What does this mean for you? If you own stock in one of these companies, you’ll likely lose your investment. If you own part of their debt, you’ll likely lose part of your investment.

And if you own one of their cars, the resale value might suffer for as long as they’re in the bankruptcy process. Resale values would suffer most if the car’s brand is discontinued. With GM, Chevrolet and Cadillac will certainly survive, while with Ford neither the Ford brand nor Lincoln is likely to go away.

One common misconception: that warranties on their cars would not be honored if General Motors or Ford declared bankruptcy. Unless these companies simply folded up shop and went away–which would make no sense–then warranties will continue to be honored. Since this is a key reason resale values would suffer, then that also doesn’t make sense. But it would happen anyway.

Limited – to the number they can sell

Tuesday, October 7th, 2008

No word has been more abused by the auto industry than “Limited.”

The implication–that the manufacturer will be producing only a small, fixed number of vehicles, so it’s special–has rarely if ever actually been the case.

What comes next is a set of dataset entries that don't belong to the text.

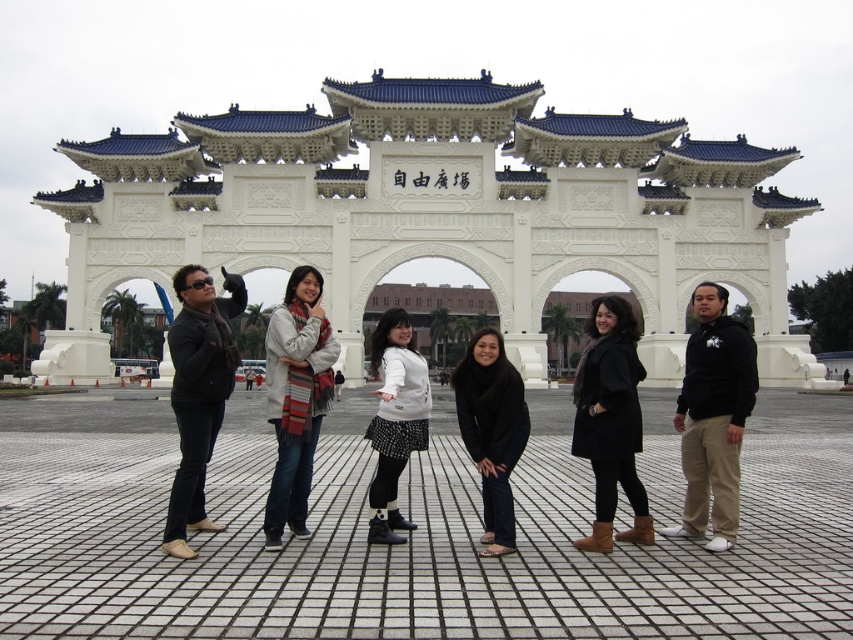 You are a photographer trying to capture the group photo of the six individuals in front of the archway. You notice the black matte coat at center and the striped scarf at center. Which item is shorter in length?

The black matte coat at center is shorter than the striped scarf at center.

You are a photographer trying to capture a closeup of the striped scarf at center and the white matte sweater at center. Which one will appear bigger in your photo?

The striped scarf at center is larger in size than the white matte sweater at center, so it will appear bigger in the photo. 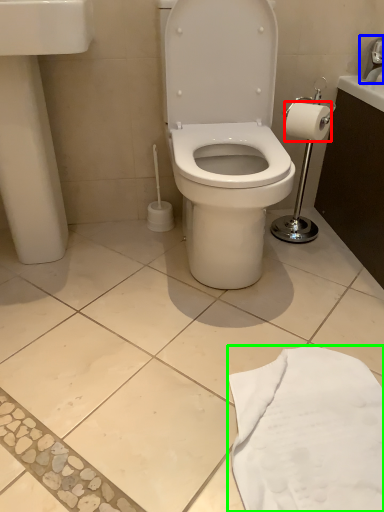 Question: Which is nearer to the toilet paper (highlighted by a red box)? faucet (highlighted by a blue box) or cloth (highlighted by a green box).

Choices:
 (A) faucet
 (B) cloth

Answer: (A) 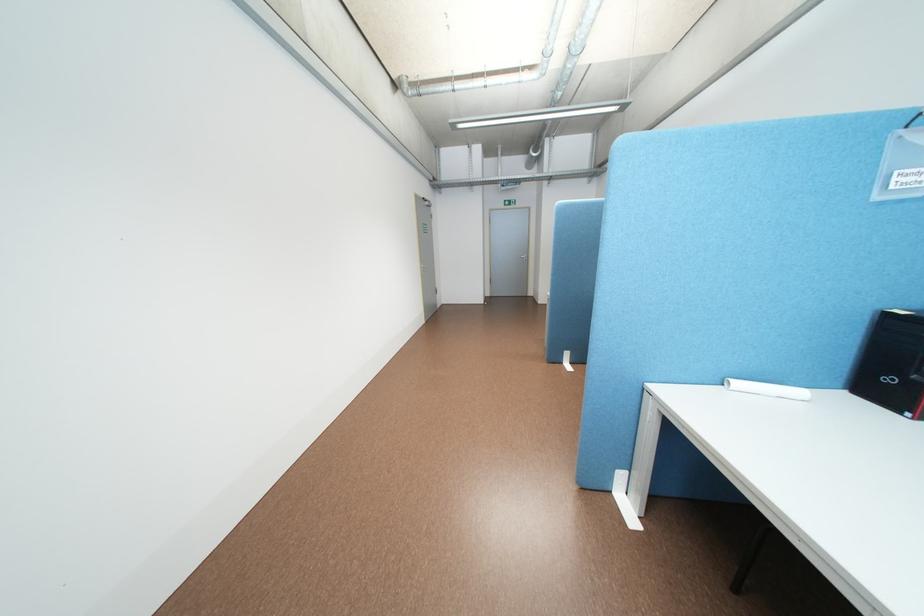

Instead, production is limited to the number they can sell. And, in the case of the Chrysler Aspen Limited, which inspired this post, perhaps a few thousand more than they can sell.

So why keep abusing using the term? Apparently it still has an allure for many car buyers. More often than not the “Limited” is at least an upper-level trim. The Aspen is an exception: until the Hybrid was introduced, the Limited was the only trim level.

Some cars are produced in strictly limited numbers. But in these cases you’ll usually have a plaque attesting that your car is, say, ”579 out of 1,500.” Or at least a piece of paper.

Why does this matter? It’s just a word, after all. But if a manufacturer shows so little regard for a word, then what else are they disregarding? If their use of this word is so obviously false, then which of their claims should be believed?